**EXERCISE DESCRIPTION**
Go through the entries below line by line and tally those holding "vehicle"; write only the tally.

==== DATA TO USE ====

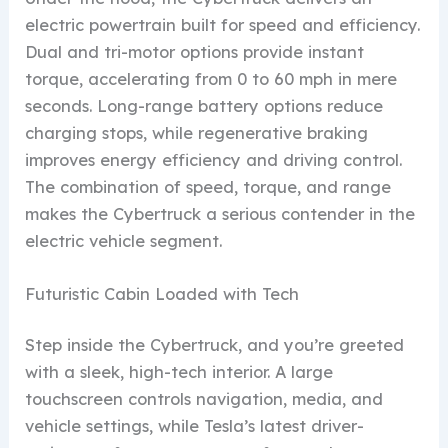
electric powertrain built for speed and efficiency.
Dual and tri-motor options provide instant
torque, accelerating from 0 to 60 mph in mere
seconds. Long-range battery options reduce
charging stops, while regenerative braking
improves energy efficiency and driving control.
The combination of speed, torque, and range
makes the Cybertruck a serious contender in the
electric vehicle segment.
Futuristic Cabin Loaded with Tech
Step inside the Cybertruck, and you’re greeted
with a sleek, high-tech interior. A large
touchscreen controls navigation, media, and
vehicle settings, while Tesla’s latest driver-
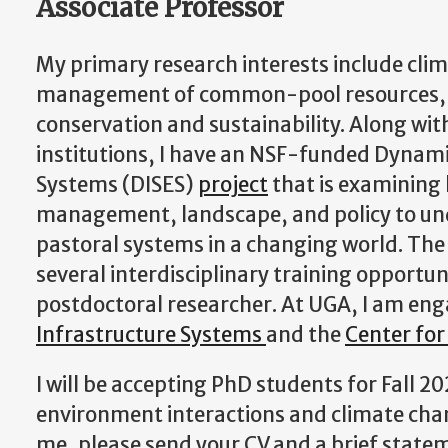
Associate Professor
My primary research interests include cli
management of common-pool resources, an
conservation and sustainability. Along with
institutions, I have an NSF-funded Dynam
Systems (DISES)
project
that is examining
management, landscape, and policy to un
pastoral systems in a changing world. The 
several interdisciplinary training opportu
postdoctoral researcher. At UGA, I am en
Infrastructure Systems
and the
Center for
I will be accepting PhD students for Fall 
environment interactions and climate chang
me, please send your CV and a brief state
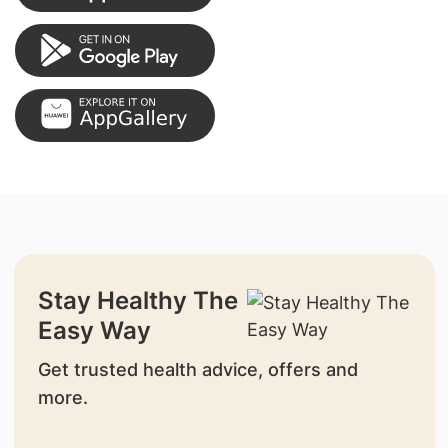
Stay Healthy The
Easy Way
Get trusted health advice, offers and
more.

====

**SOLUTION**
2